Turning Points Tutorial 3 – Is light a Wave?

 Contents

Isaac Newton (1642 – 1727) did many of the early experiments on light in the Seventeenth Century.  His argument was that light was a stream of particles.  This was nothing new; the Ancient Greek philosopher Democritus had proposed that objects were visible because of the swarm of particles that they put into the air.

Newton’s evidence was that:

• Objects cast sharp shadows; if they were a wave, the shadows would be fuzzy;

• Light passed through a vacuum; there was no material for a wave to propagate through.

His assumption was that particles travelled at a constant velocity except when near the boundary between two substance when unbalanced forces act on them.

In reflection the velocity perpendicular to the surface was reduced to zero, then increased to the original value in the opposite direction.  The velocity component parallel to the surface was unchanged.

In refraction the velocity perpendicular to the surfaces was increased by an attraction force.  The velocity component parallel to the surface was unchanged.  The light ray was bent towards the normal.

 Question 1 What happens to the resultant velocity as a result of the change that Newton proposed?  Is it consistent with what you know about the speed of light in a material?

The splitting of white light into the colours of the rainbow was explained by the difference in forces on the particles of different colours.

There are other limitations:

• The theory could not explain partial reflection or refraction.
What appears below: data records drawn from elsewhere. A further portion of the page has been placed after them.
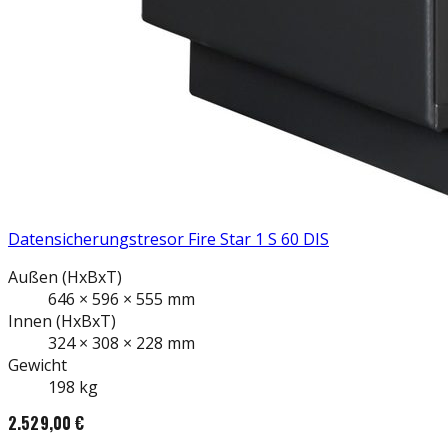
Datensicherungstresor Fire Star 1 S 60 DIS
Außen
(HxBxT)
646
×
596
×
555
mm
Innen
(HxBxT)
324
×
308
×
228
mm
Gewicht
198
kg
2.529,00 €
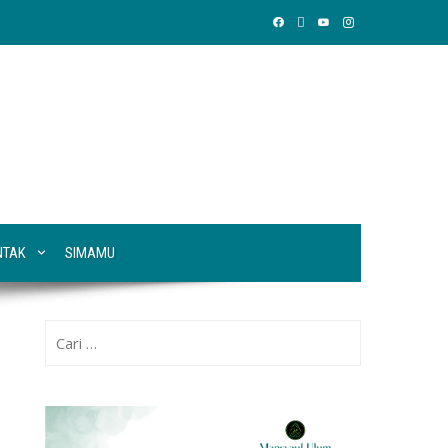
NTAK
SIMAMU
Cari
untuk:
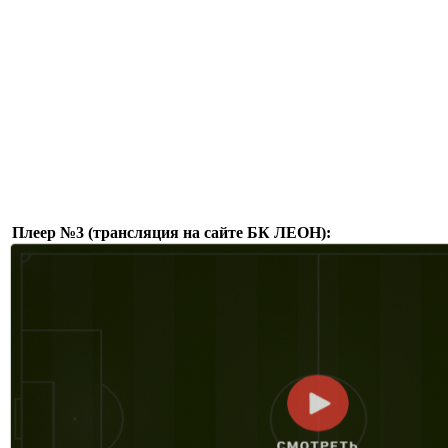
Плеер №3 (трансляция на сайте БК ЛЕОН):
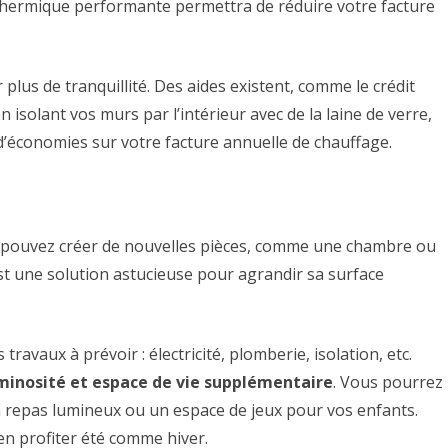
 thermique performante permettra de réduire votre facture
r plus de tranquillité. Des aides existent, comme le crédit
 isolant vos murs par l’intérieur avec de la laine de verre,
d’économies sur votre facture annuelle de chauffage.
 pouvez créer de nouvelles pièces, comme une chambre ou
 une solution astucieuse pour agrandir sa surface
ravaux à prévoir : électricité, plomberie, isolation, etc.
uminosité et espace de vie supplémentaire
. Vous pourrez
n repas lumineux ou un espace de jeux pour vos enfants.
en profiter été comme hiver.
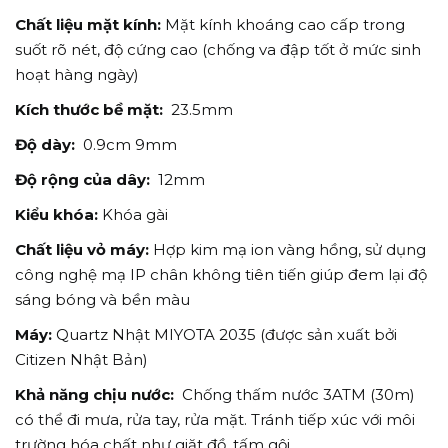
Chất liệu mặt kính:
Mặt kính khoáng cao cấp trong
suốt rõ nét, độ cứng cao (chống va đập tốt ở mức sinh
hoạt hàng ngày)
Kích thước bề mặt:
23.5mm
Độ dày:
0.9cm 9mm
Độ rộng của dây:
12mm
Kiểu khóa:
Khóa gài
Chất liệu vỏ máy:
Hợp kim mạ ion vàng hồng, sử dụng
công nghệ mạ IP chân không tiên tiến giúp đem lại độ
sáng bóng và bền màu
Máy:
Quartz Nhật MIYOTA 2035 (được sản xuất bởi
Citizen Nhật Bản)
Khả năng chịu nước:
Chống thấm nước 3ATM (30m)
có thể đi mưa, rửa tay, rửa mặt. Tránh tiếp xúc với môi
trường hóa chất như giặt đồ, tấm gội.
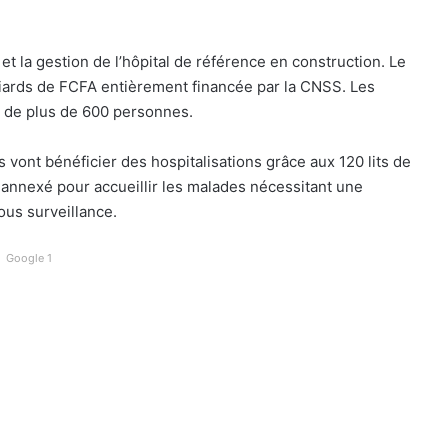
n et la gestion de l’hôpital de référence en construction. Le
lliards de FCFA entièrement financée par la CNSS. Les
é de plus de 600 personnes.
 vont bénéficier des hospitalisations grâce aux 120 lits de
era annexé pour accueillir les malades nécessitant une
ous surveillance.
Google 1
• It could not explain interference.

• It seemed that there was both attraction and repulsion at some boundaries.

Another problem is that if there is an attractive force on the perpendicular movement, the path is not the straight line that we observe, it's a parabola, just like in projectile motion.

### Light as a Wave

At the same the same time as Newton, a Dutch physicist Hans Christiaan Huygens (1629 – 1695) proposed that light was a wave.  His view was prompted by the observation that beam of light cross each other without scattering.  If they were particles, there would be collisions between the beams.

His assumption was that light waves spread in all directions at a constant speed in a material called ether.  Ether permeated everything including a vacuum.

Huygens (pronounced “Harkens”) proposed models that consisted of plane wavefronts which consisted of secondary wavelets.  We tend to think of light passing as rays.  A ray describes the direction of travel of a light wave.  The way that Huygens describes light was as a set of plane wavefronts.  The wave fronts were at 90 o to the ray:

Huygens had observed that a a disturbance at single point source resulted in circular propagation of the waves:

In his principle he said that wavefronts were produced by many sources producing secondary wavelets.  A plane wavefront was produced from a line of point sources each producing secondary wavelets:

Only a few sources are shown here.  The wavefront would not be perfectly straight.  If there were lots of sources, the wavefront would be straight.  On the wavefront, secondary sources produce more wavelets to make another wavefront.

The same principle can be applied to curved wavefronts:

Huygens' Principle can be applied to reflection, refraction and diffraction.

The mechanism for reflection is like this:

• Wavefront 1 reaches point A.

• A wavelet from A starts to spread out.

• When the incident wavefront reaches B, the secondary wavelet from A has reached D, giving a new wavefront 2.

• Geometry can be used to show that the wavefronts make equal angles to the boundary, so that angle of incidence = angle of reflection.

The behaviour of the wavelets is shown in the picture below:

 When a wave is reflected, its phase changes by 180o .  How do you think this diagram is consistent with this observation?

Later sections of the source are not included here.